* [PATCH/RFH 0/3] stable priority-queue
@ 2014-07-14 5:40 Jeff King
2014-07-14 5:42 ` [PATCH 1/3] prio-queue: factor out compare and swap operations Jeff King
` (4 more replies)
0 siblings, 5 replies; 7+ messages in thread
From: Jeff King @ 2014-07-14 5:40 UTC (permalink / raw)
To: git; +Cc: Junio C Hamano, Nguyễn Thái Ngọc Duy
As Junio and I discussed earlier in [1], this series makes the
prio_queue struct stable with respect to object insertion (which in turn
means we can use it to replace commit_list in more places).
I think everything here is correct, but the second commit fails the
final test in t5539. I think the test is just flaky (hence the RFH and
cc to Duy).
That test creates some unrelated commits in two separate repositories,
and then fetches from one to the other.

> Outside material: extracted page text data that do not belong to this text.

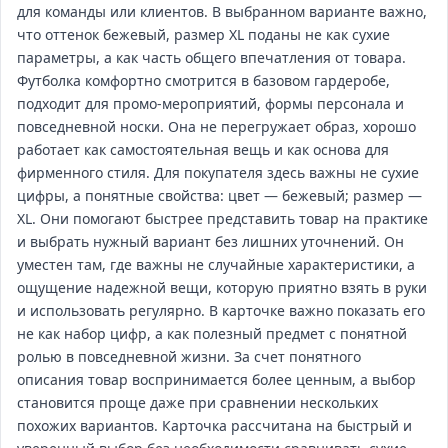
для команды или клиентов. В выбранном варианте важно,
что оттенок бежевый, размер XL поданы не как сухие
параметры, а как часть общего впечатления от товара.
Футболка комфортно смотрится в базовом гардеробе,
подходит для промо‑мероприятий, формы персонала и
повседневной носки. Она не перегружает образ, хорошо
работает как самостоятельная вещь и как основа для
фирменного стиля. Для покупателя здесь важны не сухие
цифры, а понятные свойства: цвет — бежевый; размер —
XL. Они помогают быстрее представить товар на практике
и выбрать нужный вариант без лишних уточнений. Он
уместен там, где важны не случайные характеристики, а
ощущение надежной вещи, которую приятно взять в руки
и использовать регулярно. В карточке важно показать его
не как набор цифр, а как полезный предмет с понятной
ролью в повседневной жизни. За счет понятного
описания товар воспринимается более ценным, а выбор
становится проще даже при сравнении нескольких
похожих вариантов. Карточка рассчитана на быстрый и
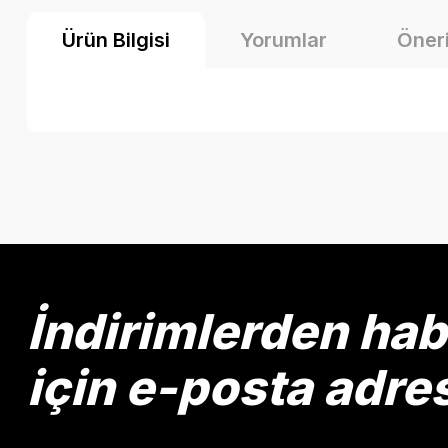
Ürün Bilgisi
Yorumlar
Öneri
Bu ürünün fiyat bilgisi, resim, ürün açıklamalarında ve diğer k
Görüş ve önerileriniz için teşekkür ederiz.
Ürün resmi kalitesiz, bozuk veya görüntülenemiyor.
Ürün açıklamasında eksik bilgiler bulunuyor.
Ürün bilgilerinde hatalar bulunuyor.
İndirimlerden ha
Ürün fiyatı diğer sitelerden daha pahalı.
Bu ürüne benzer farklı alternatifler olmalı.
için e-posta adre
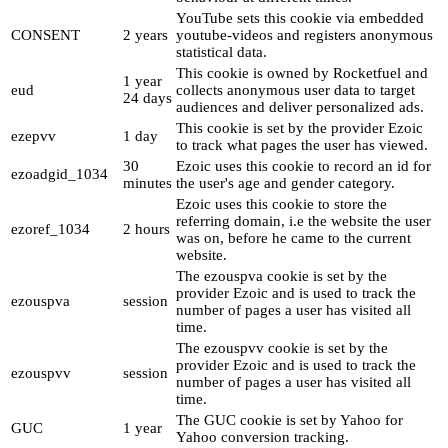
YouTube sets this cookie via embedded
CONSENT
2 years
youtube-videos and registers anonymous
statistical data.
This cookie is owned by Rocketfuel and
1 year
eud
collects anonymous user data to target
24 days
audiences and deliver personalized ads.
This cookie is set by the provider Ezoic
ezepvv
1 day
to track what pages the user has viewed.
30
Ezoic uses this cookie to record an id for
ezoadgid_1034
minutes
the user's age and gender category.
Ezoic uses this cookie to store the
referring domain, i.e the website the user
ezoref_1034
2 hours
was on, before he came to the current
website.
The ezouspva cookie is set by the
provider Ezoic and is used to track the
ezouspva
session
number of pages a user has visited all
time.
The ezouspvv cookie is set by the
provider Ezoic and is used to track the
ezouspvv
session
number of pages a user has visited all
time.
The GUC cookie is set by Yahoo for
GUC
1 year
Yahoo conversion tracking.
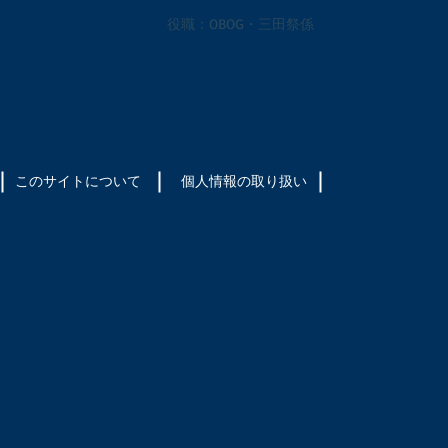
役職：OBOG・三田祭係
このサイトについて
​個人情報の取り扱い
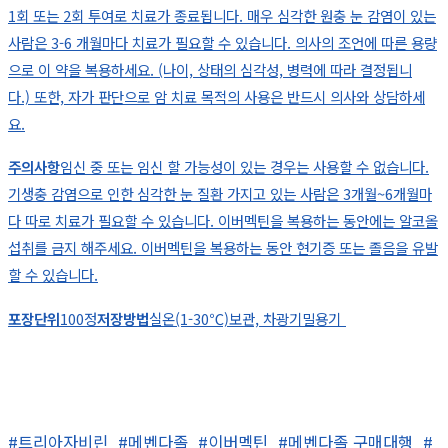
1회 또는 2회 투여로 치료가 종료됩니다.
매우 심각한 원충 눈 감염이 있는
사람은 3-6 개월마다 치료가 필요할 수 있습니다.
의사의 조언에 따른 용량
으로 이 약을 복용하세요. (나이, 상태의 심각성, 병력에 따라 결정됩니
다.)
또한, 자가 판단으로 암 치료 목적의 사용은 반드시 의사와 상담하세
요.
주의사항
임신 중 또는 임신 할 가능성이 있는 경우는 사용할 수 없습니다.
기생충 감염으로 인한
심각한 눈 질환 가지고 있는 사람은 3개월~6개월마
다 따로 치료가 필요할 수 있습니다.
이버멕틴을 복용하는 동안에는 알코올
섭취를 금지 해주세요.
이버멕틴을 복용하는 동안 현기증 또는 졸음을 유발
할 수 있습니다.
포장단위
100정
저장방법
실온(1-30℃)보관, 차광기밀용기
#트리아자비린
#메벤다졸
#이버멕틴
#메벤다졸 구매대행
#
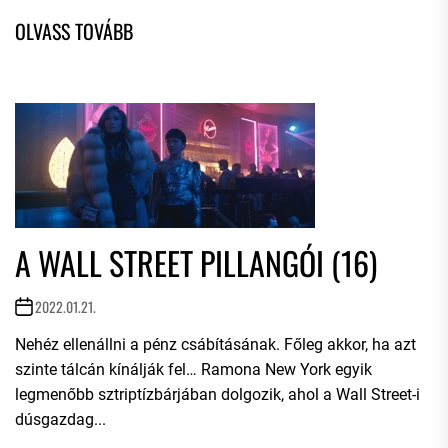
A WALL STREET PILLANGÓI (16)
2022.01.21.
Nehéz ellenállni a pénz csábításának. Főleg akkor, ha azt
szinte tálcán kínálják fel… Ramona New York egyik
legmenőbb sztriptízbárjában dolgozik, ahol a Wall Street-i
dúsgazdag...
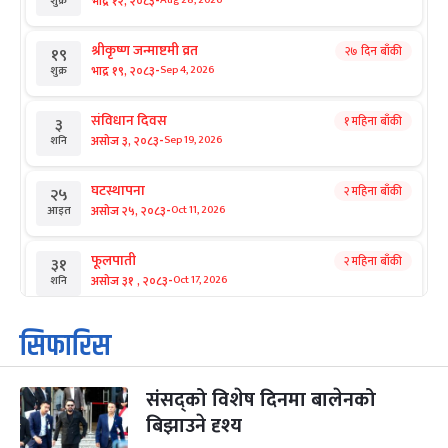
-
भाद्र १२, २०८३
Aug 28, 2026
शुक्र
श्रीकृष्ण जन्माष्टमी व्रत
२७ दिन बाँकी
१९
-
भाद्र १९, २०८३
Sep 4, 2026
शुक्र
संविधान दिवस
१ महिना बाँकी
३
-
असोज ३, २०८३
Sep 19, 2026
शनि
घटस्थापना
२ महिना बाँकी
२५
-
असोज २५, २०८३
Oct 11, 2026
आइत
फूलपाती
२ महिना बाँकी
३१
-
असोज ३१ , २०८३
Oct 17, 2026
शनि
कार्तिक सङ्क्रान्ति
२ महिना बाँकी
१
सिफारिस
-
कार्तिक १, २०८३
Oct 18, 2026
आइत
संसद्को विशेष दिनमा बालेनको
महानवमी
२ महिना बाँकी
३
-
बिझाउने दृश्य
कार्तिक ३, २०८३
Oct 20, 2026
मंगल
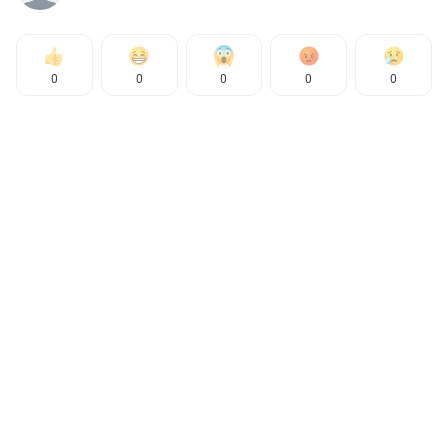
0
0
0
0
0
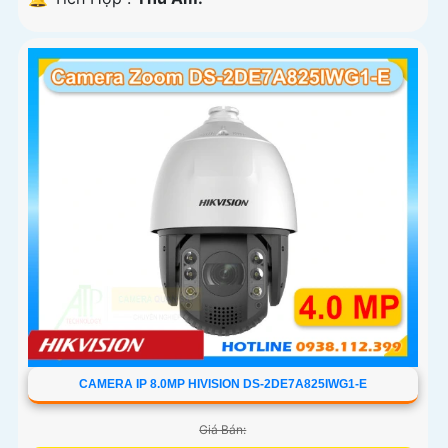
CAMERA IP 8.0MP HIVISION DS-2DE7A825IWG1-E
Giá Bán:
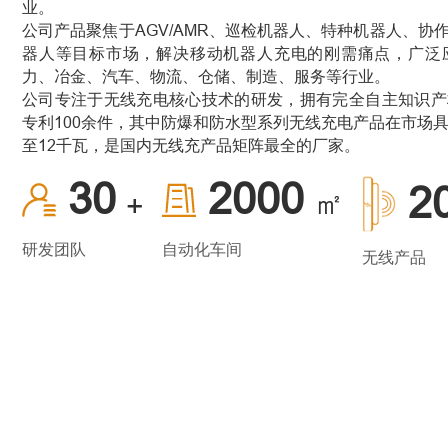
业。
公司产品聚焦于AGV/AMR、巡检机器人、特种机器人、协
器人等目标市场，解决移动机器人充电的刚需痛点，广泛
力、冶金、汽车、物流、仓储、制造、服务等行业。
公司专注于无线充电核心技术的研发，拥有完全自主知识产
专利100余件，其中防爆和防水型系列无线充电产品在市场具
至12千瓦，是国内无线充产品矩阵最全的厂家。
30
2000
2
㎡
+
研发团队
自动化车间
无线产品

Since the commit creation
happens in a subshell, the first commit in each ends up with the same
test_tick value. When fetch-pack looks at the two root commits
"unrelated1" and "new-too", the exact sequence of ACKs is different
depending on which one it pulls out of the queue first.
With the current code, it happens to be "unrelated1" (though this is not
at all guaranteed by the prio_queue data structure, it is deterministic
for this particular sequence of input). We see the ready-ACK, and the
test succeeds.
With the stable queue, we reliably get "new-too" out (since it is our
local tip, it is added to the queue before we even talk to the remote).

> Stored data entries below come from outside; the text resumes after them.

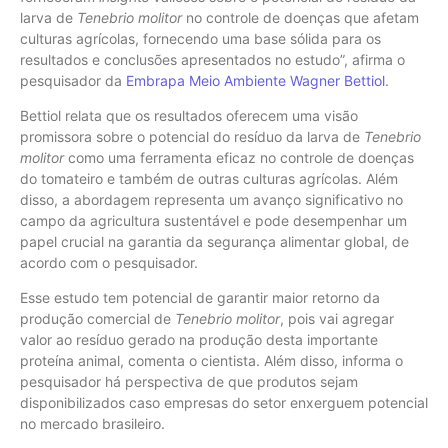
larva de
Tenebrio molitor
no controle de doenças que afetam
culturas agrícolas, fornecendo uma base sólida para os
resultados e conclusões apresentados no estudo”, afirma o
pesquisador da
Embrapa Meio Ambiente
Wagner Bettiol
.
Bettiol relata que os resultados oferecem uma visão
promissora sobre o potencial do resíduo da larva de
Tenebrio
molitor
como uma ferramenta eficaz no controle de doenças
do tomateiro e também de outras culturas agrícolas. Além
disso, a abordagem representa um avanço significativo no
campo da agricultura sustentável e pode desempenhar um
papel crucial na garantia da segurança alimentar global, de
acordo com o pesquisador.
Esse estudo tem potencial de garantir maior retorno da
produção comercial de
Tenebrio molitor
, pois vai agregar
valor ao resíduo gerado na produção desta importante
proteína animal, comenta o cientista. Além disso, informa o
pesquisador há perspectiva de que produtos sejam
disponibilizados caso empresas do setor enxerguem potencial
no mercado brasileiro.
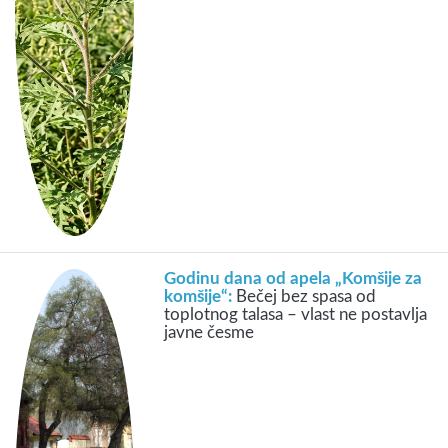
Godinu dana od apela „Komšije za
komšije“:
Bečej bez spasa od
toplotnog talasa – vlast ne postavlja
javne česme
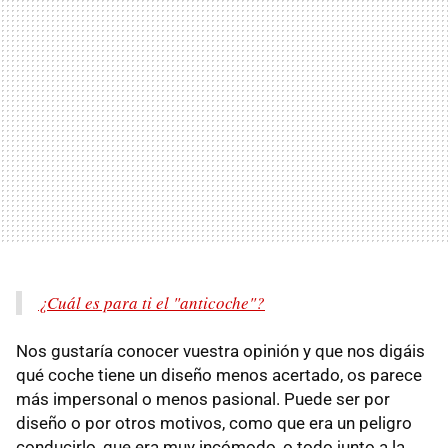
¿Cuál es para ti el "anticoche"?
Nos gustaría conocer vuestra opinión y que nos digáis
qué coche tiene un diseño menos acertado, os parece
más impersonal o menos pasional. Puede ser por
diseño o por otros motivos, como que era un peligro
conducirlo, que era muy incómodo, o todo junto a la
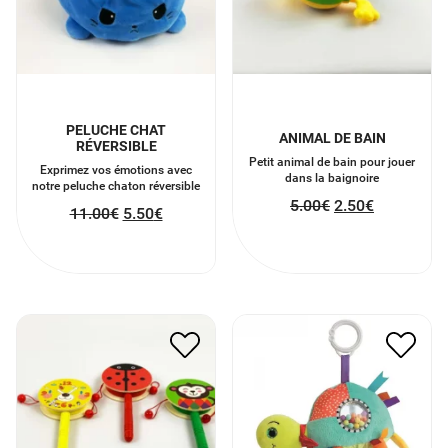
PELUCHE CHAT
ANIMAL DE BAIN
RÉVERSIBLE
Petit animal de bain pour jouer
Exprimez vos émotions avec
dans la baignoire
notre peluche chaton réversible
5.00
€
2.50
€
11.00
€
5.50
€
TAMBOURIN EN BOIS
OLIVE LA TORTUE EVEIL
5.00
€
2.50
€
16.00
€
8.00
€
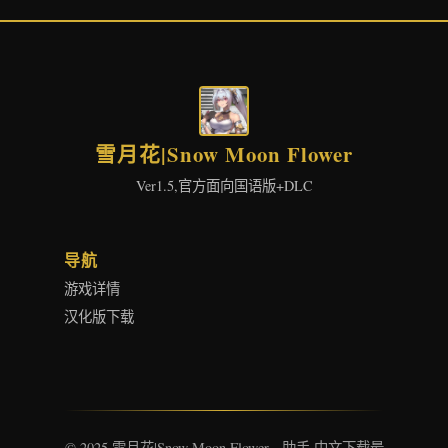
雪月花|Snow Moon Flower
Ver1.5,官方面向国语版+DLC
导航
游戏详情
汉化版下载
© 2025 雪月花|Snow Moon Flower - 助手 中文下载最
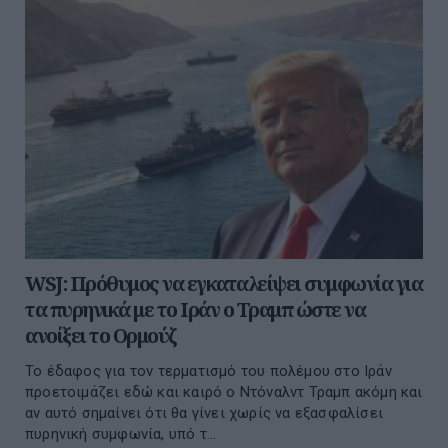
WSJ: Πρόθυμος να εγκαταλείψει συμφωνία για
τα πυρηνικά με το Ιράν ο Τραμπ ώστε να
ανοίξει το Ορμούζ
Το έδαφος για τον τερματισμό του πολέμου στο Ιράν
προετοιμάζει εδώ και καιρό ο Ντόναλντ Τραμπ ακόμη και
αν αυτό σημαίνει ότι θα γίνει χωρίς να εξασφαλίσει
πυρηνική συμφωνία, υπό τ...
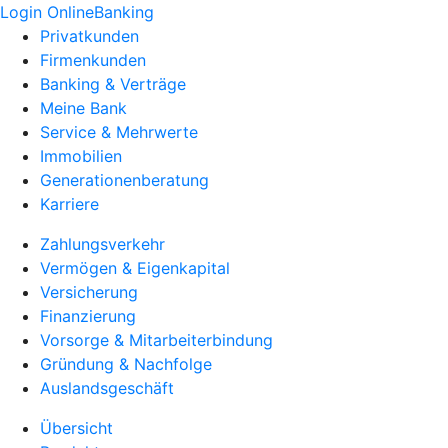
Login OnlineBanking
Privatkunden
Firmenkunden
Banking & Verträge
Meine Bank
Service & Mehrwerte
Immobilien
Generationenberatung
Karriere
Zahlungsverkehr
Vermögen & Eigenkapital
Versicherung
Finanzierung
Vorsorge & Mitarbeiterbindung
Gründung & Nachfolge
Auslandsgeschäft
Übersicht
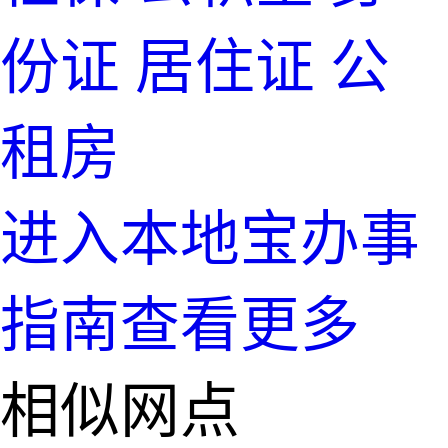
份证
居住证
公
租房
进入本地宝办事
指南查看更多
相似网点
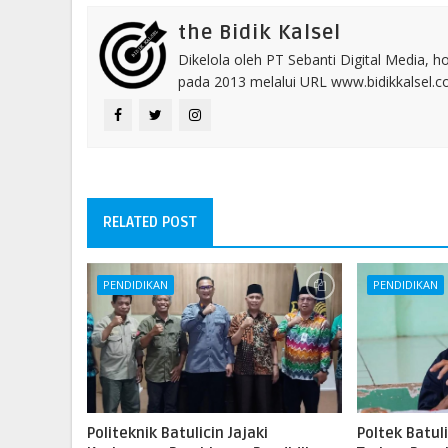
the Bidik Kalsel
Dikelola oleh PT Sebanti Digital Media, 
pada 2013 melalui URL www.bidikkalsel.
RELATED POST
PENDIDIKAN
PENDIDIKAN
Politeknik Batulicin Jajaki
Poltek Batu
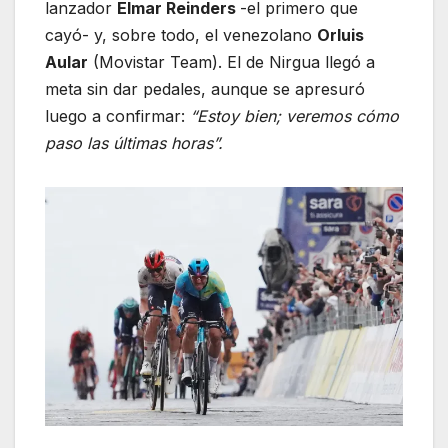
lanzador
Elmar Reinders
-el primero que
cayó- y, sobre todo, el venezolano
Orluis
Aular
(Movistar Team). El de Nirgua llegó a
meta sin dar pedales, aunque se apresuró
luego a confirmar:
“Estoy bien; veremos cómo
paso las últimas horas”.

We never see a ready-ACK, and the test fails due to the grep on the
TRACE_PACKET output at the end (the fetch itself succeeds as expected).

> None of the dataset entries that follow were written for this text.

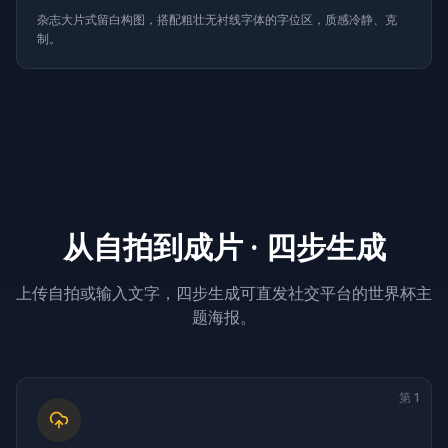
杂志大片式留白构图，搭配粗壮无衬线字体的字位区，质感冷静、克
制。
从自拍到成片 · 四步生成
上传自拍或输入文字，四步生成可直发社交平台的世界杯主
题海报。
第
1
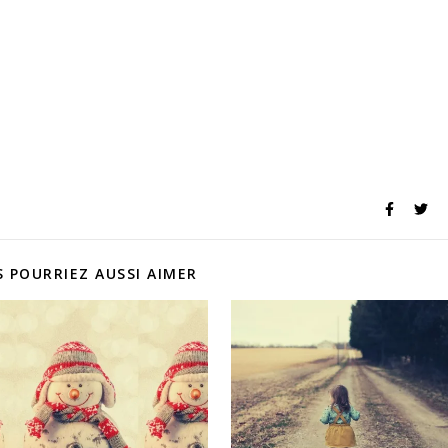
 POURRIEZ AUSSI AIMER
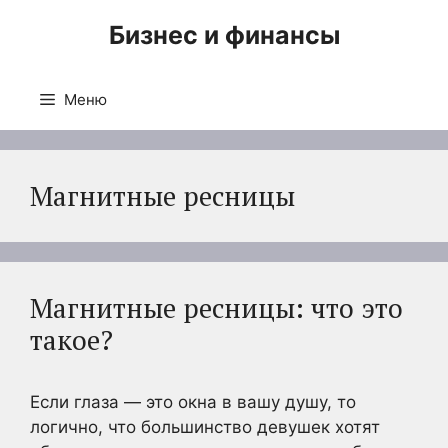
Перейти
Бизнес и финансы
к
содержимому
Меню
Магнитные ресницы
Магнитные ресницы: что это
такое?
Если глаза — это окна в вашу душу, то
логично, что большинство девушек хотят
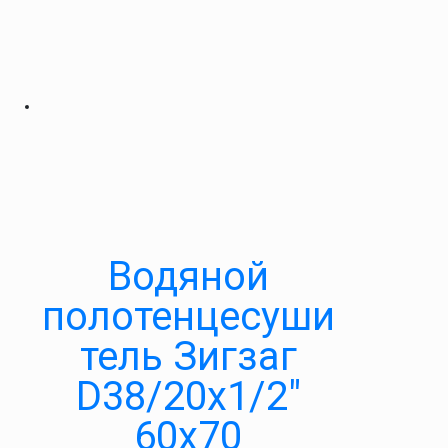
Водяной
полотенцесуши
тель Зигзаг
D38/20х1/2″
60х70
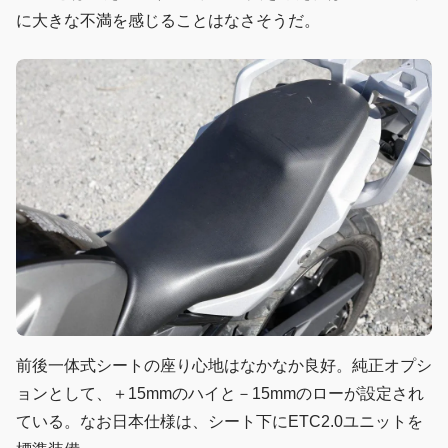
に大きな不満を感じることはなさそうだ。
前後一体式シートの座り心地はなかなか良好。純正オプシ
ョンとして、＋15mmのハイと－15mmのローが設定され
ている。なお日本仕様は、シート下にETC2.0ユニットを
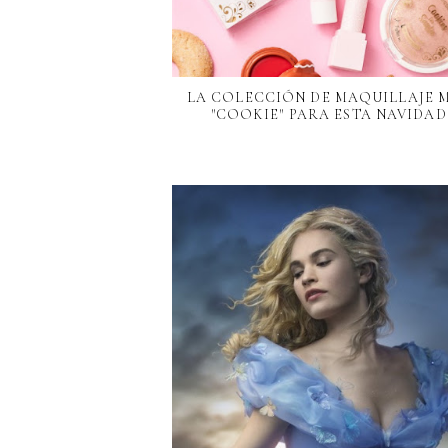
LA COLECCIÓN DE MAQUILLAJE 
"COOKIE" PARA ESTA NAVIDAD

I'm really not quite clear on what's supposed to be going on in the
test. I can make it pass with:
diff --git a/t/t5539-fetch-http-shallow.sh b/t/t5539-fetch-http-shallow.sh
index 94553e1..b461188 100755
--- a/t/t5539-fetch-http-shallow.sh
+++ b/t/t5539-fetch-http-shallow.sh
@@ -54,6 +54,7 @@ EOF
test_expect_success 'no shallow lines after receiving ACK ready' '
(
cd shallow &&
+ test_tick &&
for i in $(test_seq 15)
do
git checkout --orphan unrelated$i &&
which just bumps the timestamp for the unrelated* commits (so that they
are always more recent than "new-too" and get picked first). I'm not
sure if that is too hacky, or if there's a more robust way to set up the
test.
Anyway, here are the patches.
[1/3]: prio-queue: factor out compare and swap operations
[2/3]: prio-queue: make output stable with respect to insertion
[3/3]: paint_down_to_common: use prio_queue
-Peff
[1] http://thread.gmane.org/gmane.comp.version-control.git/252472/focus=252475
^ permalink raw reply related [flat|nested] 7+ messages in thread
* [PATCH 1/3] prio-queue: factor out compare and swap operations
2014-07-14 5:40 [PATCH/RFH 0/3] stable priority-queue Jeff King
@ 2014-07-14 5:42 ` Jeff King
2014-07-14 5:51 ` [PATCH 2/3] prio-queue: make output stable with respect to insertion Jeff King
` (3 subsequent siblings)
4 siblings, 0 replies; 7+ messages in thread
From: Jeff King @ 2014-07-14 5:42 UTC (permalink / raw)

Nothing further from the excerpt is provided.